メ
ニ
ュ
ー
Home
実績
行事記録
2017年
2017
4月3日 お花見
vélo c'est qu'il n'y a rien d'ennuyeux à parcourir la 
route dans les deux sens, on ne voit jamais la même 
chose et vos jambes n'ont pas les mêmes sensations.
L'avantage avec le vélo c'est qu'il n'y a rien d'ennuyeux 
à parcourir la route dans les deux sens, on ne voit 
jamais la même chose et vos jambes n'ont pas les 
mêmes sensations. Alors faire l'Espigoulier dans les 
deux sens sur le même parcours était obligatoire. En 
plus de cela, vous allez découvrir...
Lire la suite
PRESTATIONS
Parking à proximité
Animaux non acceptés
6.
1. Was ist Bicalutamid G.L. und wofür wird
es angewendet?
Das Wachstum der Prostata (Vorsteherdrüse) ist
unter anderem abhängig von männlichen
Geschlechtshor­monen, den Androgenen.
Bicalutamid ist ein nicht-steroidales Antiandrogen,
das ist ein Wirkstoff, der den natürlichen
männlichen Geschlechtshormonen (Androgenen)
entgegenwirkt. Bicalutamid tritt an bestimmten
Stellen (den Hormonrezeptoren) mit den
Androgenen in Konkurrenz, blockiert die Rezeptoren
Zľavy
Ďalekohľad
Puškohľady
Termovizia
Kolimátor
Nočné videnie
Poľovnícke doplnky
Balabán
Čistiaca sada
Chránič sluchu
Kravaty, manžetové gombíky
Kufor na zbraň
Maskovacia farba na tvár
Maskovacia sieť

* * *

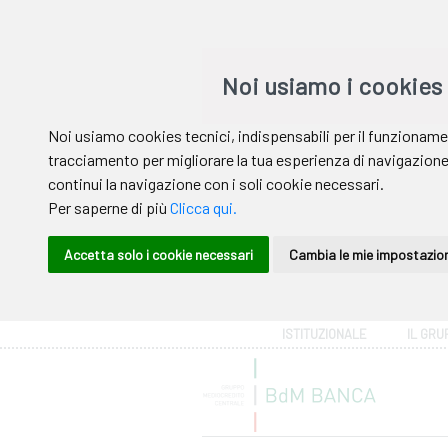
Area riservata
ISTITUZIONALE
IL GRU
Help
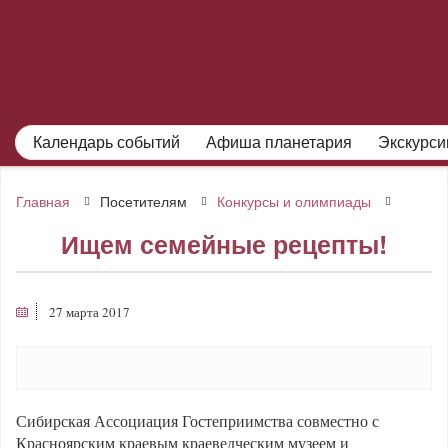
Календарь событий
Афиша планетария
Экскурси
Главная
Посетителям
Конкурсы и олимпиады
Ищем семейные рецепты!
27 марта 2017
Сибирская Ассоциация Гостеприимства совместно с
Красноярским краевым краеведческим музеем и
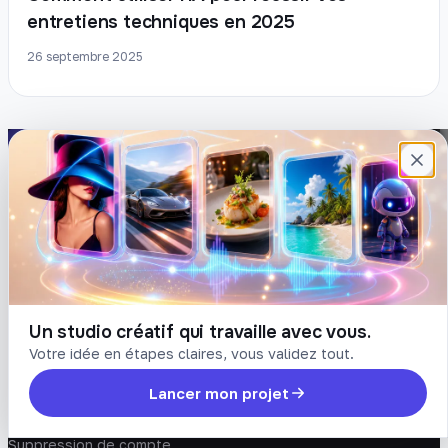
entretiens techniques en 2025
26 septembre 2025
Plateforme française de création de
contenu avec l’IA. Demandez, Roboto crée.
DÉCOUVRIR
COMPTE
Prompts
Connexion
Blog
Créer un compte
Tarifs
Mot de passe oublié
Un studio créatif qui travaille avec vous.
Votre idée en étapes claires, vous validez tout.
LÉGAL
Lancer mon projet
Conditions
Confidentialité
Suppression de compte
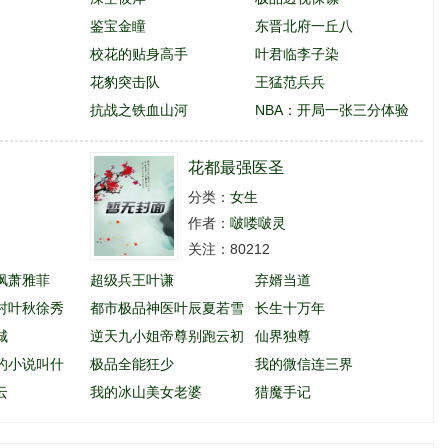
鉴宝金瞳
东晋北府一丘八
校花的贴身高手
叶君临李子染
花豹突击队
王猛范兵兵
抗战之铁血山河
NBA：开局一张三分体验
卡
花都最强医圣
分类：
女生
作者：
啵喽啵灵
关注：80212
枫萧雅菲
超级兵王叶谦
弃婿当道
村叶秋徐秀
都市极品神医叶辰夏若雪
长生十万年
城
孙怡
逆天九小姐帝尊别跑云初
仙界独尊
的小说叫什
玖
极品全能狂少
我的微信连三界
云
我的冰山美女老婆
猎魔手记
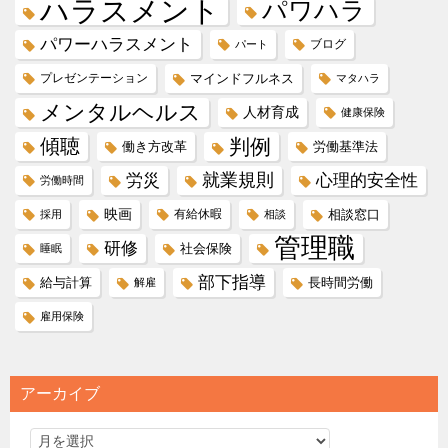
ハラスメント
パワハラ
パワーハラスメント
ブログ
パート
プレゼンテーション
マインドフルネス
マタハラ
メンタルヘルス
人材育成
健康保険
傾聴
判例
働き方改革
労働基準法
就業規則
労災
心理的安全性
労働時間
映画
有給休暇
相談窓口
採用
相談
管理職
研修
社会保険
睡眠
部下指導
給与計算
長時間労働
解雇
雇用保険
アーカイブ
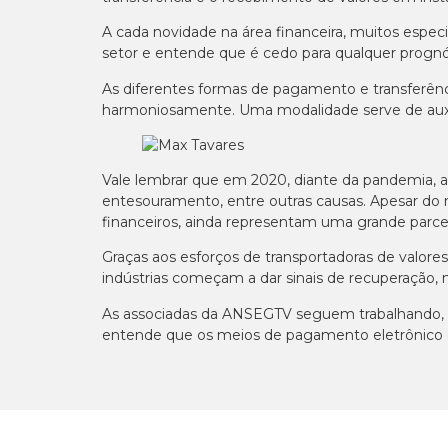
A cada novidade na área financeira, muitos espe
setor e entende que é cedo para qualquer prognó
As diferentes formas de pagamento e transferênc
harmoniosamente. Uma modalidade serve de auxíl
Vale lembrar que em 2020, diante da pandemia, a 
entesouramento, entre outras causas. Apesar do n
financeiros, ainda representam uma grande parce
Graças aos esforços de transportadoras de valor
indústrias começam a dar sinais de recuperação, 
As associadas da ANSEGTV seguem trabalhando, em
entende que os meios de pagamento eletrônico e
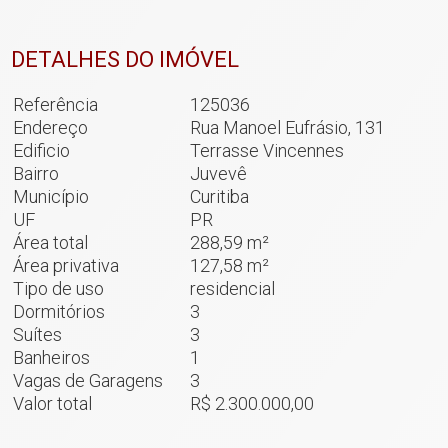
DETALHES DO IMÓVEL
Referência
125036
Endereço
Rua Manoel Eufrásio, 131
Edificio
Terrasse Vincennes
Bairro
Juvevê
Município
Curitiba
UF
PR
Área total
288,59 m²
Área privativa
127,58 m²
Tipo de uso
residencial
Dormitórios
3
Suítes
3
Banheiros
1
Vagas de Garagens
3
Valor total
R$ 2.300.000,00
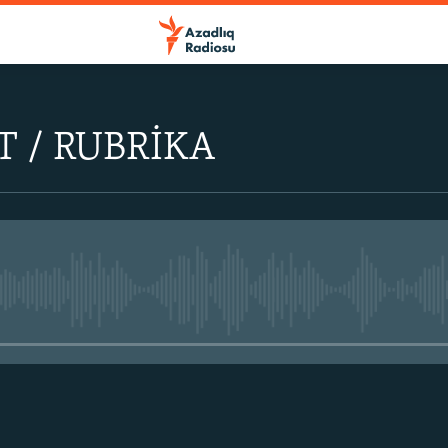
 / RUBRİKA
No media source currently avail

EXERCISE INSTRUCTIONS:
Range to copy from the listing above: the line containing "Mot de passe oublié" down to the line containing "No media source currently avail", both included. Reproduce it exactly, minus the pictures, and add nothing.

ANSWER TO THE PROBLEM:
Mot de passe oublié
Un studio créatif qui travaille avec vous.
Votre idée en étapes claires, vous validez tout.
LÉGAL
Lancer mon projet
Conditions
Confidentialité
Suppression de compte
鉴宝金瞳
东晋北府一丘八
校花的贴身高手
叶君临李子染
花豹突击队
王猛范兵兵
抗战之铁血山河
NBA：开局一张三分体验
卡
花都最强医圣
分类：
女生
作者：
啵喽啵灵
关注：80212
枫萧雅菲
超级兵王叶谦
弃婿当道
村叶秋徐秀
都市极品神医叶辰夏若雪
长生十万年
城
孙怡
逆天九小姐帝尊别跑云初
仙界独尊
的小说叫什
玖
极品全能狂少
我的微信连三界
云
我的冰山美女老婆
猎魔手记
ハラスメント
パワハラ
パワーハラスメント
ブログ
パート
プレゼンテーション
マインドフルネス
マタハラ
メンタルヘルス
人材育成
健康保険
傾聴
判例
働き方改革
労働基準法
就業規則
労災
心理的安全性
労働時間
映画
有給休暇
相談窓口
採用
相談
管理職
研修
社会保険
睡眠
部下指導
給与計算
長時間労働
解雇
雇用保険
アーカイブ
A cada novidade na área financeira, muitos espe
setor e entende que é cedo para qualquer prognó
As diferentes formas de pagamento e transferênc
harmoniosamente. Uma modalidade serve de auxíl
Vale lembrar que em 2020, diante da pandemia, a 
entesouramento, entre outras causas. Apesar do n
financeiros, ainda representam uma grande parce
Graças aos esforços de transportadoras de valor
indústrias começam a dar sinais de recuperação, 
As associadas da ANSEGTV seguem trabalhando, em
entende que os meios de pagamento eletrônico e
DETALHES DO IMÓVEL
Referência
125036
Endereço
Rua Manoel Eufrásio, 131
Edificio
Terrasse Vincennes
Bairro
Juvevê
Município
Curitiba
UF
PR
Área total
288,59 m²
Área privativa
127,58 m²
Tipo de uso
residencial
Dormitórios
3
Suítes
3
Banheiros
1
Vagas de Garagens
3
Valor total
R$ 2.300.000,00
 / RUBRİKA
No media source currently avail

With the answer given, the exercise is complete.